Gríðr (Old Norse: /non/) often anglicized as Gríd, is a jötunn in Norse mythology. She is the mother of Víðarr the Silent and the consort of Óðinn. Saturn's moon Gridr was named after her.

== Name ==
The poetic Old Norse name Gríðr has been translated as "vehemence, violence, or impetuosity". Its etymology is unclear.

== Attestations ==
=== Prose Edda ===
In Skáldskaparmál (The Language of Poetry), Gríðr is portrayed as equipping the thunder god Thor with her belt of strength, her iron glove, and her staff Gríðarvöl (Gríðr's-staff) on Thor's journey to the abode of Geirröðr.

Thor lodged for the night with a giantess called Grid. She was Víðarr the silent's mother. She told Thor the truth about Geirrod, that he was a cunning giant and awkward to deal with. She lent him a girdle of might and some iron gauntlets of hers, and her staff, called Grid's pole.
— Snorri Sturluson, 18, trans. A. Faulkes, 1987.
 Gríðr is also mentioned in a list of troll-wives ("I shall list the names of troll-wives. Grid and Gnissa, Gryla...").

=== Skaldic poetry ===
Gríðarvöl (Gríðr's staff) is also mentioned in the poem Þórsdrápa by the late-10th-century skald Eilífr Goðrúnarson.

The feller of the dolphins of the steeps [giants] advanced with violent temper with Grid's pole.
— Eilífr Goðrúnarson, trans. A. Faulkes, 1987.

Gríðr appears in 10th-century kennings for 'wolf' (the steed of troll-wife) and for 'axe' (that which is dangerous to the life-protector, i.e. shield or helmet).

Battle raged when the feeder of Grid's steed [wolf], he who waged war, advanced with ringing Gaut's [Odin's] fire. Weird rose from the well.
— Kormákr Ögmundarson, Skáldskaparmál 49, trans. A. Faulkes, 1987.

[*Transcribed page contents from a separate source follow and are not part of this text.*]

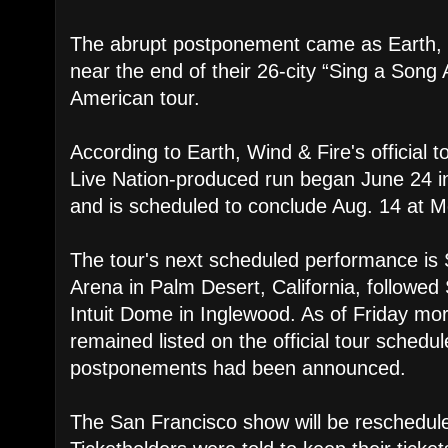
The abrupt postponement came as Earth, 
near the end of their 26-city “Sing a Song 
American tour.
According to Earth, Wind & Fire's official
Live Nation-produced run began June 24 in
and is scheduled to conclude Aug. 14 at M
The tour's next scheduled performance is 
Arena in Palm Desert, California, followe
Intuit Dome in Inglewood. As of Friday mo
remained listed on the official tour schedul
postponements had been announced.
The San Francisco show will be reschedule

Riders [seafarers] of Ræfil's land's [sea's] horses [ships] can see how beautifully engraved dragons lie just by the brow of the Grid of the life-protector.
— Einarr Skúlason, Skáldskaparmál 49, trans. A. Faulkes, 1987.

=== Other texts ===
Saxo Grammaticus refers to her as Grytha, the wife of the legendary king Dan I of Denmark, "a lady whom the Teutons accorded the highest honour". A witch of the same name appears in Illuga saga Gríðarfóstra.

== Theory ==
Her role as the donor of information and necessary items to the hero has been analyzed by folklorists as a commonplace of folk narrative.